“La Foresta di Maivista e i suoi racconti”: viaggio nelle storie del veliterno d’adozione Claudio Ferrante

Scrivere per l’infanzia è un’ardua impresa. Bisogna, infatti, prevedere le aspettative del bambino, un lettore assolutamente esigente e privo di scrupoli. Claudio Ferrante, napoletano di nascita e veliterno di adozione, è riuscito in questa impresa e lo ha fatto con una serie di idee originali contenute nella raccolta “La Foresta di Maivista e i suoi racconti” edita da PAV nella collana “Mondo Incantato”.  Una silloge di storie che attingono a piene mani nella sterminata miniera della fantasia.
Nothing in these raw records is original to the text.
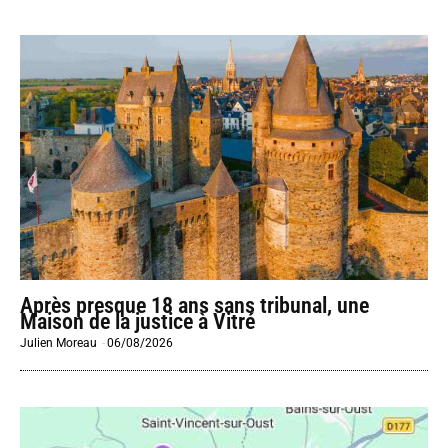
Après presque 18 ans sans tribunal, une
Maison de la justice à Vitré
Julien Moreau
-
06/08/2026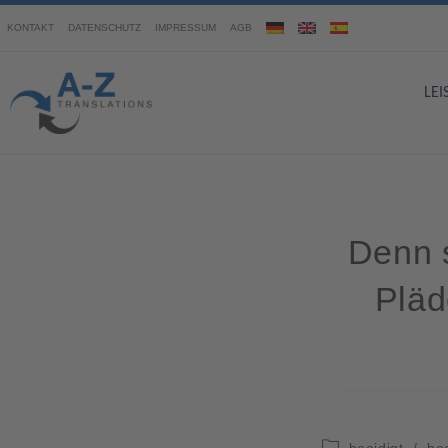
KONTAKT
DATENSCHUTZ
IMPRESSUM
AGB
LE
Denn s
Pläd
beeidigt
/
be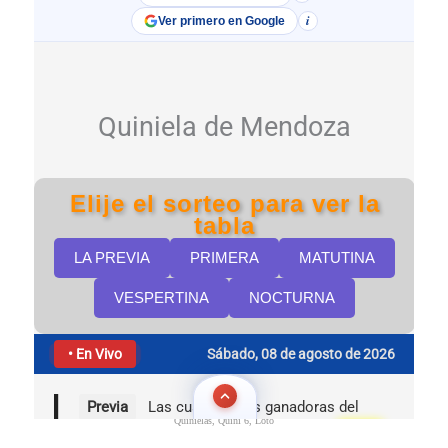
Quinielas, Quini 6, Loto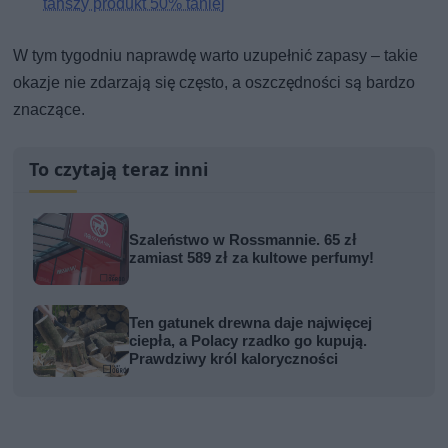
tańszy produkt 50% taniej
W tym tygodniu naprawdę warto uzupełnić zapasy – takie
okazje nie zdarzają się często, a oszczędności są bardzo
znaczące.
To czytają teraz inni
Szaleństwo w Rossmannie. 65 zł
zamiast 589 zł za kultowe perfumy!
Ten gatunek drewna daje najwięcej
ciepła, a Polacy rzadko go kupują.
Prawdziwy król kaloryczności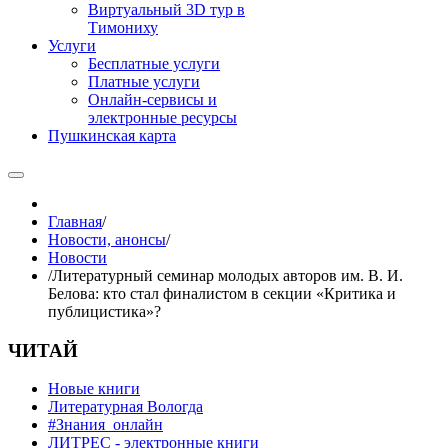
Виртуальный 3D тур в
Тимониху
Услуги
Бесплатные услуги
Платные услуги
Онлайн-сервисы и
электронные ресурсы
Пушкинская карта
Главная
/
Новости, анонсы
/
Новости
/
Литературный семинар молодых авторов им. В. И.
Белова: кто стал финалистом в секции «Критика и
публицистика»?
ЧИТАЙ
Новые книги
Литературная Вологда
#Знания_онлайн
ЛИТРЕС - электронные книги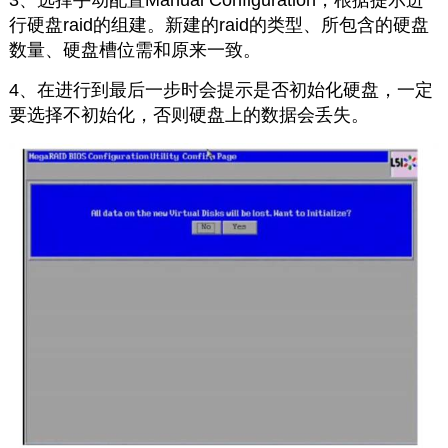
3、选择手动配置Manual Configuration，根据提示进
行硬盘raid的组建。新建的raid的类型、所包含的硬盘
数量、硬盘槽位需和原来一致。
4、在进行到最后一步时会提示是否初始化硬盘，一定
要选择不初始化，否则硬盘上的数据会丢失。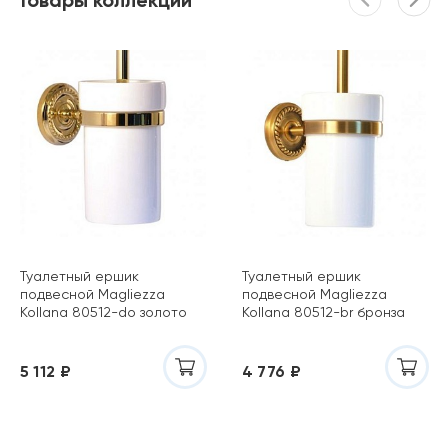
Товары коллекции
Туалетный ершик
Туалетный ершик
подвесной Magliezza
подвесной Magliezza
Kollana 80512-do золото
Kollana 80512-br бронза
5 112 ₽
4 776 ₽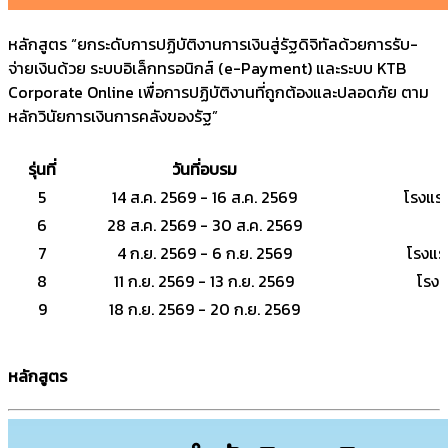
หลักสูตร “ยกระดับการปฏิบัติงานการเงินสู่รัฐดิจิทัลด้วยการรับ-
จ่ายเงินด้วย ระบบอิเล็กทรอนิกส์ (e-Payment) และระบบ KTB
Corporate Online เพื่อการปฏิบัติงานที่ถูกต้องและปลอดภัย ตาม
หลักวินัยการเงินการคลังของรัฐ”
รุ่นที่
วันที่อบรม
5
14 ส.ค. 2569 - 16 ส.ค. 2569
โรงแรม
6
28 ส.ค. 2569 - 30 ส.ค. 2569
7
4 ก.ย. 2569 - 6 ก.ย. 2569
โรงแร
8
11 ก.ย. 2569 - 13 ก.ย. 2569
โรงแ
9
18 ก.ย. 2569 - 20 ก.ย. 2569
หลักสูตร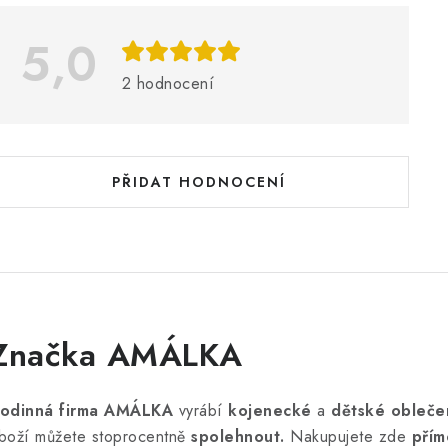
5,0
s
h
2 hodnocení
o
d
n
PŘIDAT HODNOCENÍ
o
c
e
n
Značka AMÁLKA
odinná firma AMÁLKA
vyrábí
kojenecké
a
dětské obleče
boží můžete stoprocentně
spolehnout.
Nakupujete zde
přím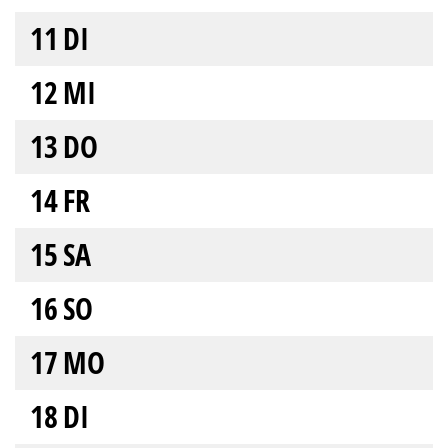
11
DI
12
MI
13
DO
14
FR
15
SA
16
SO
17
MO
18
DI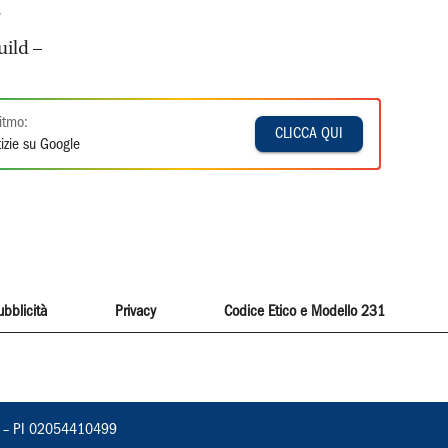
.
uild –
itmo:
CLICCA QUI
izie su Google
ubblicità
Privacy
Codice Etico e Modello 231
vorno – PI 02054410499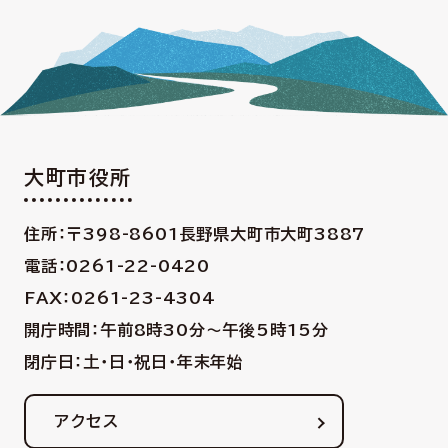
大町市役所
住所：〒398-8601
長野県大町市大町3887
電話：0261-22-0420
FAX：0261-23-4304
開庁時間：午前8時30分〜午後5時15分
閉庁日：土・日・祝日・年末年始
アクセス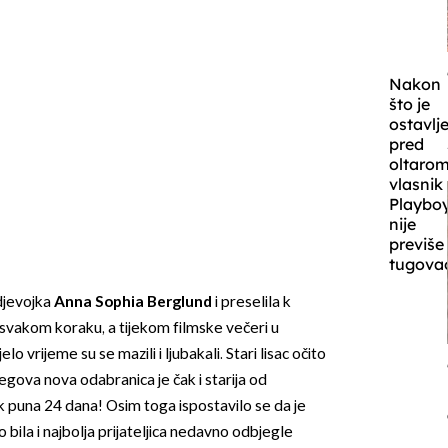
Nakon
što je
ostavlj
pred
oltarom
vlasnik
Playbo
nije
previše
tugovao
djevojka
Anna Sophia Berglund
i preselila k
svakom koraku, a tijekom filmske večeri u
lo vrijeme su se mazili i ljubakali. Stari lisac očito
jegova nova odabranica je čak i starija od
puna 24 dana! Osim toga ispostavilo se da je
bila i najbolja prijateljica nedavno odbjegle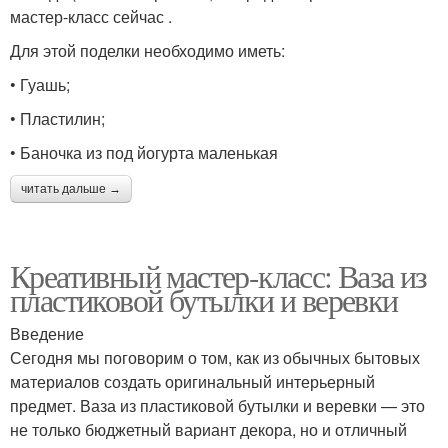
мастер-класс сейчас .
Для этой поделки необходимо иметь:
• Гуашь;
• Пластилин;
• Баночка из под йогурта маленькая
читать дальше →
Креативный мастер-класс: Ваза из
пластиковой бутылки и веревки
Введение
Сегодня мы поговорим о том, как из обычных бытовых
материалов создать оригинальный интерьерный
предмет. Ваза из пластиковой бутылки и веревки — это
не только бюджетный вариант декора, но и отличный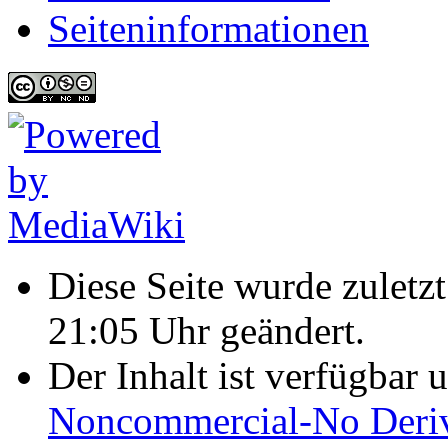
Seiten­informationen
Diese Seite wurde zulet
21:05 Uhr geändert.
Der Inhalt ist verfügbar 
Noncommercial-No Deriv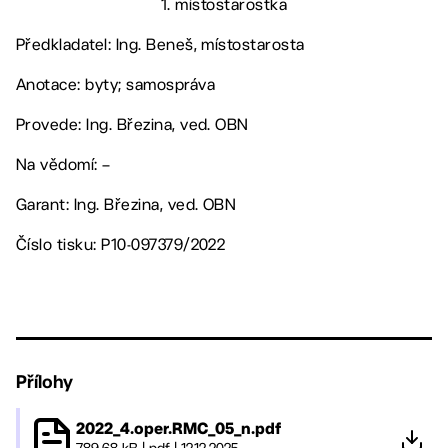
1. místostarostka
Předkladatel: Ing. Beneš, místostarosta
Anotace: byty; samospráva
Provede: Ing. Březina, ved. OBN
Na vědomí: –
Garant: Ing. Březina, ved. OBN
Číslo tisku: P10-097379/2022
Přílohy
2022_4.oper.RMC_05_n.pdf
789.68 kB
|
pdf
|
12.12.2025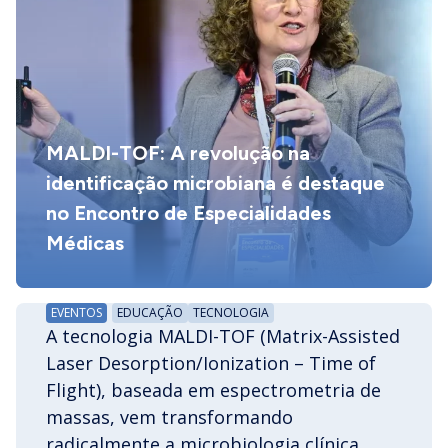
MALDI-TOF: A revolução na
identificação microbiana é destaque
no Encontro de Especialidades
Médicas
EVENTOS
EDUCAÇÃO
TECNOLOGIA
A tecnologia MALDI-TOF (Matrix-Assisted
Laser Desorption/Ionization – Time of
Flight), baseada em espectrometria de
massas, vem transformando
radicalmente a microbiologia clínica.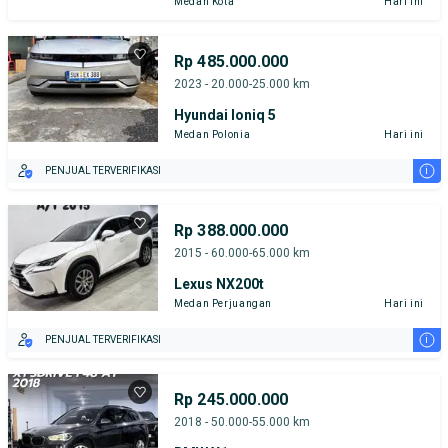
Medan Kota
Hari ini
Rp 485.000.000
2023 - 20.000-25.000 km
Hyundai Ioniq 5
Medan Polonia
Hari ini
i
PENJUAL TERVERIFIKASI
Rp 388.000.000
2015 - 60.000-65.000 km
Lexus NX200t
Medan Perjuangan
Hari ini
i
PENJUAL TERVERIFIKASI
Rp 245.000.000
2018 - 50.000-55.000 km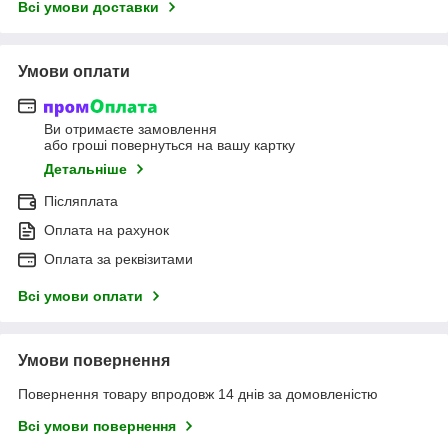
Всі умови доставки
Умови оплати
Ви отримаєте замовлення
або гроші повернуться на вашу картку
Детальніше
Післяплата
Оплата на рахунок
Оплата за реквізитами
Всі умови оплати
Умови повернення
Повернення товару впродовж 14 днів за домовленістю
Всі умови повернення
Come ogni foresta, anche Maivista col suo nome parlante ospita abitanti bizzarri, ricchi di sentimenti e di insegnamenti da dare non in maniera cattedratica. Ad essere protagonista ulteriore, come un filo conduttore generale, è il tema della diversità: speciale, fonte di riflessione, alter ego della normalità. Claudio Ferrante, grande lettore e appassionato di arte e letteratura, ha coronato uno dei suoi sogni: quello di scrivere storie per i figli, espresso non appena diventato padre. Queste storie, adesso, sono un patrimonio pubblico e collettivo grazie a “La foresta di Maivista e i suoi racconti”: un progetto favolistico divenuto realtà che abbina fantasiosa narrazione ad adesione verso il reale (tolleranza, disuguaglianza e, come detto, diversità) per regalare ai bambini strumenti utili a stimolare la propria mente, a guardarsi intorno, a scrutare con curiosità e amore quello che li circonda. Il tutto nella forma sempre discreta e scorrevole del racconto, capace di catturare l’attenzione e mantenerla alta per il tempo giusto, senza far perdere di vista all’acuto lettore quello che è il fine principale della lettura, cioè il piacere.